Extra Extra! Read all about it!
Convoluted killer conspiracy causes chaos in classrooms!
Nothing out-of-the-ordinary ever happens at Wellington’s prestigious Arrowhead High School, and that’s just the way Tracey Aldridge, the ambitious head photographer for Arrowhead’s student newspaper, doesn’t like it.
But when arrogant new student Daniel Ward barrels into Tracey’s life with wild claims of murders and cover-ups within Arrowhead’s student body, Tracey is thrust into an investigation where the money shot could come at a steep price…
Inspired by a love affair with conspiracy theory narratives, Deadlines by Adam Goodall gives a nostalgic reflection on high school, and it’s cruel and violent world that celebrates the defiance and boldness of the obnoxious high school student.
Featuring a fresh-faced cast full of enthusiasm, Deadlines is dramatic, “bloody” self-centred, and embodies the essence a school newspaper.
A season pass is a bargain, letting you experience the whole festival for less – $45 for Adults and $36 for Concession tickets lets you see all three shows over the two week season.
Y&H WELLINGTON SEASON
Friday 6 July – Saturday 21 July 2012 (no shows Sun/Mon)

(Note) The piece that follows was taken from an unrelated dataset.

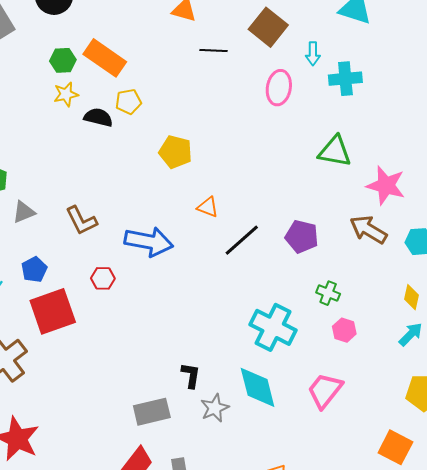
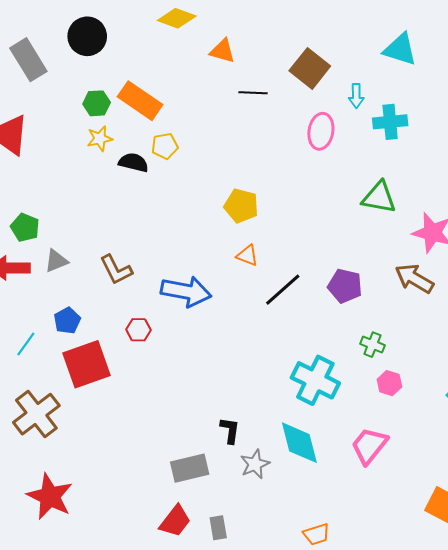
yellow pentagon: (175, 152) -> (241, 206), moved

BATS Theatre, 1 Kent Tce, Wellington
Bookings: 04 802 4175 or www.bats.co.nz
Tickets: $18 / $14 / School group 10+ $12
Season Pass: $45 / $36 / $30
Finlay -- Kesava Beaney
Vanessa -- Ariana Manning
Cami -- Lauren Wilson
Phoebe -- Cassandra Cleland
Mel -- Iris Henderson
Jules -- Charlotte Pleasants
Assistant Director -- Bronwyn Cheyne
Stage Manager -- Kate Norquay
Set Design -- Wai Mihinui & Jaimee Warda
Lighting Design -- Angelique Collins
Costume Design -- Jaimee Warda & Wai Mihinui
Sound Design -- Annabella Gamboni
Dylan HEADSHOT Davis -- Diesel McGrath
Michael GREYSTALKER Mafoe -- Ryan Knighton
Raymond RAYGUN Gunter -- Jason Tolley
Dawn GAMECHICK Heary -- Grace Uivel
Nadia Ossler -- Angela Fitzharris
Joo-eun Sin -- Dexie Joaquin
Marcus Downes -- Jack Blomfield
Sara Hills -- Rosie Alldridge
Stage Manager -- Rebecca Hall
Set Design -- Jen Eccles
Lighting Design -- Ingrid Saker
Costume Design -- Sian Tate
Sound Design -- Te Aihe Butler
Tracy Aldridge + others -- Catriona Tipene
Diana Burns + others -- Alice Pearce
Daniel Ward + others -- Maxwell Apse
Ringo Wilder + others -- Jack Hallahan
Rachel Barrington + others -- Molly Wilson
Nick Copley + others -- Drew Brown
Brandon Dell + others -- Mitchell Bernard
Mr. Carter + others -- Jacob Dale
Louise Masters + others -- Gabby Anderson
Howard Kolchak + others -- Aaron Pyke
Oswald Wallace + others -- Reuben Todd
Stage Manager/Ast Director -- Tabitha Besley
Set Design -- Natalie Theodorisdis
Lighting Design -- Tony Black
Costume Design -- Abigail Helsby
Sound Design -- Shaun D. Wilson
Impressive content and style
Review by Samuel Phillips 14th Jul 2012
The Young and Hungry Festival of New Theatre has arrived, and is home to some impressive work both on and off the stage. [More]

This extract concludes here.